Paraná é líder em transplante renal no Brasil
12/03/2020 - 11:20

rim
Nesta quinta-feira, 12 de março, é comemorado o Dia Mundial do Rim. Dados da Associação Brasileira de Transplante de Órgãos (ABTO) mostram que o Paraná é líder em transplante renal no Brasil com 51,7 por milhão de população (pmp), enquanto a média nacional é de 30,1 pmp. Este é o quarto ano consecutivo que o Estado se destaca na área.

Somente neste ano, o Sistema Estadual de Transplantes (SET/PR), que faz parte da Secretaria de Estado da Saúde (Sesa), já registrou 83 transplantes de rim no Paraná. “Seguimos trabalhando para que todo paciente que necessite de um transplante possa realizá-lo no menor tempo possível e com toda a excelência no serviço que é prestado pelo Estado”, disse o secretário de Estado da Saúde, Beto Preto.

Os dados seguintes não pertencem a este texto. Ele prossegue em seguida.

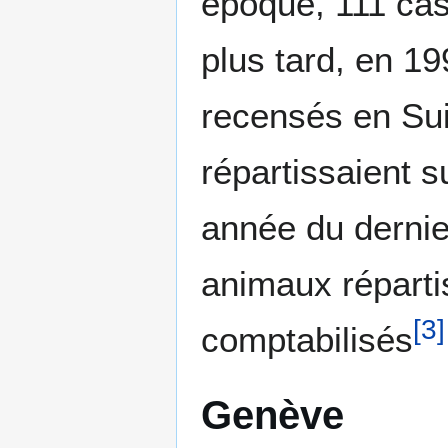
époque, 111 cas
plus tard, en 19
recensés en Sui
répartissaient su
année du dernie
animaux répartis
[
3
]
comptabilisés
Genève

O Paraná é reconhecido mundialmente como referência em doações e transplantes de órgãos. Ainda segundo dados da ABTO, o Estado se mantém na liderança de transplantes de múltiplos órgãos com 77,7 pmp, enquanto a média do país é de 44,0. “Nossos números são comparados aos melhores resultados encontrados no mundo”, afirmou o secretário.

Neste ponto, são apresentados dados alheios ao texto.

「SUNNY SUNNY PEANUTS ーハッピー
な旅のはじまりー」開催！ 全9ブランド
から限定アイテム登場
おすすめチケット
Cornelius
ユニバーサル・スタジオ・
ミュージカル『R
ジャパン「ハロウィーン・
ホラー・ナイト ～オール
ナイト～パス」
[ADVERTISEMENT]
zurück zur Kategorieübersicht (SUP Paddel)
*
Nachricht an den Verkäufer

OPO’s – Atualmente o Paraná possui 14 Centros Transplantadores de Rim distribuídos pelas quatro Macrorregionais, através das Organizações de Procura de Órgãos (OPO’s) que estão em Cascavel, Curitiba, Londrina e Maringá. Esta configuração garante um acesso facilitado aos pacientes, permitindo que o atendimento ocorra próximo às residências.

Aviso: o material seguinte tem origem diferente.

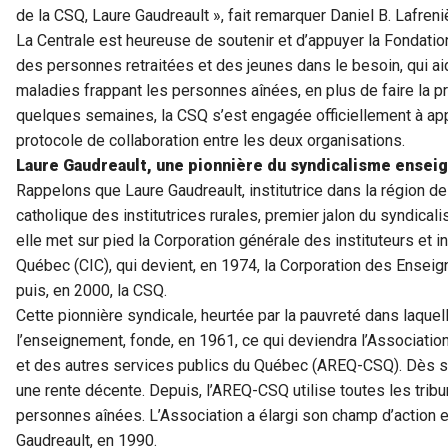
de la CSQ, Laure Gaudreault », fait remarquer Daniel B. Lafreni
La Centrale est heureuse de soutenir et d’appuyer la Fondati
des personnes retraitées et des jeunes dans le besoin, qui ai
maladies frappant les personnes aînées, en plus de faire la p
quelques semaines, la CSQ s’est engagée officiellement à app
protocole de collaboration entre les deux organisations.
Laure Gaudreault, une pionnière du syndicalisme ensei
Rappelons que Laure Gaudreault, institutrice dans la région de
catholique des institutrices rurales, premier jalon du syndica
elle met sur pied la Corporation générale des instituteurs et i
Québec (CIC), qui devient, en 1974, la Corporation des Ense
puis, en 2000, la CSQ.
Cette pionnière syndicale, heurtée par la pauvreté dans laquel
l’enseignement, fonde, en 1961, ce qui deviendra l’Association 
et des autres services publics du Québec (AREQ-CSQ). Dès sa
une rente décente. Depuis, l’AREQ-CSQ utilise toutes les trib
personnes aînées. L’Association a élargi son champ d’action e
Gaudreault, en 1990.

“A proposta do Governo é a regionalização dos serviços. Procuramos aproximar os pacientes da unidade de atendimento. No caso do transplante não é diferente, os hospitais habilitados como centros transplantadores auxiliam na oferta do serviço em todo o Estado para que o doente não precise se deslocar por horas até a capital ou outra cidade de referência para receber o órgão”, explicou Beto Preto.

AVANÇOS – O Estado se mantém na vanguarda dos processos de qualidade e iniciou, por meio do SET/PR, um trabalho pioneiro na avaliação dos resultados pós-transplantes. Este processo consiste na avaliação de todos os serviços credenciados para transplantes e tem feito com que a média de sucesso nos procedimentos venha aumentando ano a ano.

“Somos a única central a nível nacional que faz esse controle de resultado pós-transplante para que os serviços tenham cada vez mais qualidade de resultados”, informou a coordenadora do SET/PR, Arlene Terezinha Cagol Garcia Badoch.

Segundo ela, o aumento das doações impactou diretamente no número de transplantes e a necessidade de um acompanhamento pós-procedimento é de extrema importância. “Ressaltamos que sem as doações não haveria transplantes. A Sesa e o SET/PR reafirmam seu compromisso com a qualidade nos serviços de saúde prestados a população e seguimos atuando como referência nesta área”, finalizou a coordenadora.